Task goal
Each entry below must be repeated exactly, with pictures left out.

Exercise material

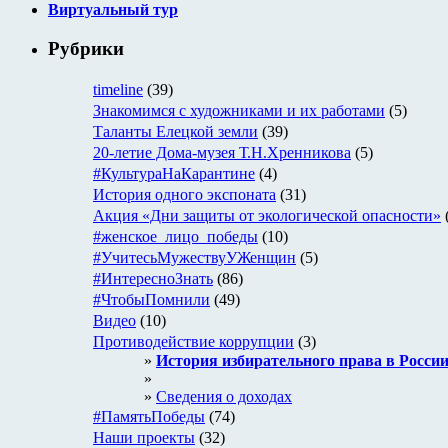
Виртуальный тур
Рубрики
timeline
(39)
Знакомимся с художниками и их работами
(5)
Таланты Елецкой земли
(39)
20-летие Дома-музея Т.Н.Хренникова
(5)
#КультураНаКарантине
(4)
История одного экспоната
(31)
Акция «Дни защиты от экологической опасности»
#женское_лицо_победы
(10)
#УчитесьМужествуУЖенщин
(5)
#ИнтересноЗнать
(86)
#ЧтобыПомнили
(49)
Видео
(10)
Противодействие коррупции
(3)
История избирательного права в Росси
Сведения о доходах
#ПамятьПобеды
(74)
Наши проекты
(32)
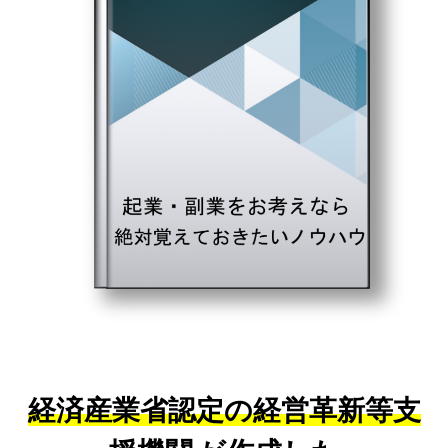
経済産業省認定の経営革新等支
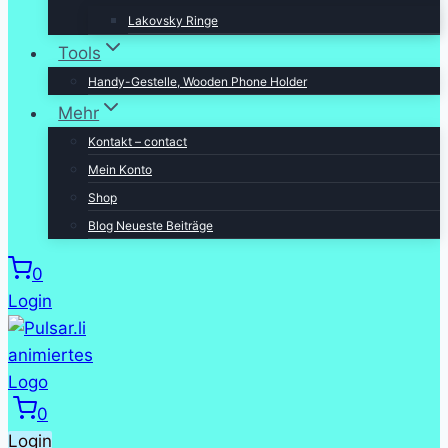
Lakovsky Ringe
Tools
Handy-Gestelle, Wooden Phone Holder
Mehr
Kontakt – contact
Mein Konto
Shop
Blog Neueste Beiträge
0
Login
0
Login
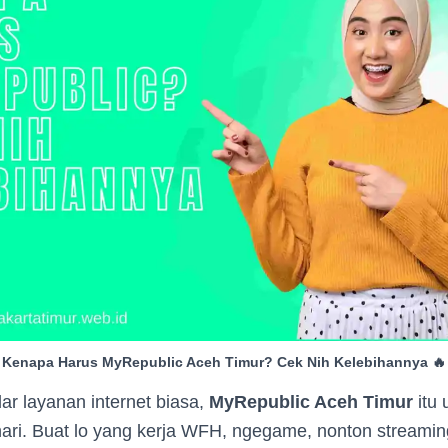
Kenapa Harus MyRepublic Aceh Timur? Cek Nih Kelebihannya 🔥
r layanan internet biasa,
MyRepublic Aceh Timur
itu 
hari. Buat lo yang kerja WFH, ngegame, nonton streami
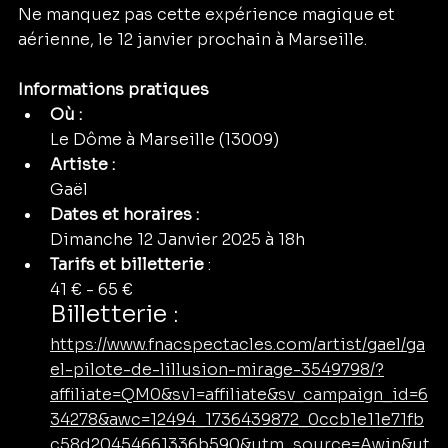
Ne manquez pas cette expérience magique et 
aérienne, le 12 janvier prochain à Marseille. 
Informations pratiques
Où : 
Le Dôme à Marseille (13009)
Artiste : 
Gaël
Dates et horaires :
Dimanche 12 Janvier 2025 à 18h
Tarifs et billetterie 
:
41 € - 65 €
Billetterie : 
https://www.fnacspectacles.com/artist/gael/ga
el-pilote-de-lillusion-mirage-3549798/?
affiliate=QM0&sv1=affiliate&sv_campaign_id=6
34278&awc=12494_1736439872_0ccb1e11e71fb
c58d20454661336b590&utm_source=Awin&ut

Written response
Виртуальный тур
Рубрики
timeline
(39)
Знакомимся с художниками и их работами
(5)
Таланты Елецкой земли
(39)
20-летие Дома-музея Т.Н.Хренникова
(5)
#КультураНаКарантине
(4)
История одного экспоната
(31)
Акция «Дни защиты от экологической опасности»
#женское_лицо_победы
(10)
#УчитесьМужествуУЖенщин
(5)
#ИнтересноЗнать
(86)
#ЧтобыПомнили
(49)
Видео
(10)
Противодействие коррупции
(3)
История избирательного права в Росси
Сведения о доходах
#ПамятьПобеды
(74)
Наши проекты
(32)
経済産業省認定の経営革新等支
Lakovsky Ringe
Tools
Handy-Gestelle, Wooden Phone Holder
Mehr
Kontakt – contact
Mein Konto
Shop
Blog Neueste Beiträge
0
Login
0
Login
Kenapa Harus MyRepublic Aceh Timur? Cek Nih Kelebihannya 🔥
r layanan internet biasa,
MyRepublic Aceh Timur
itu 
hari. Buat lo yang kerja WFH, ngegame, nonton streami
Ne manquez pas cette expérience magique et 
aérienne, le 12 janvier prochain à Marseille. 
Informations pratiques
Où : 
Le Dôme à Marseille (13009)
Artiste : 
Gaël
Dates et horaires :
Dimanche 12 Janvier 2025 à 18h
Tarifs et billetterie 
:
41 € - 65 €
Billetterie : 
https://www.fnacspectacles.com/artist/gael/ga
el-pilote-de-lillusion-mirage-3549798/?
affiliate=QM0&sv1=affiliate&sv_campaign_id=6
34278&awc=12494_1736439872_0ccb1e11e71fb
c58d20454661336b590&utm_source=Awin&ut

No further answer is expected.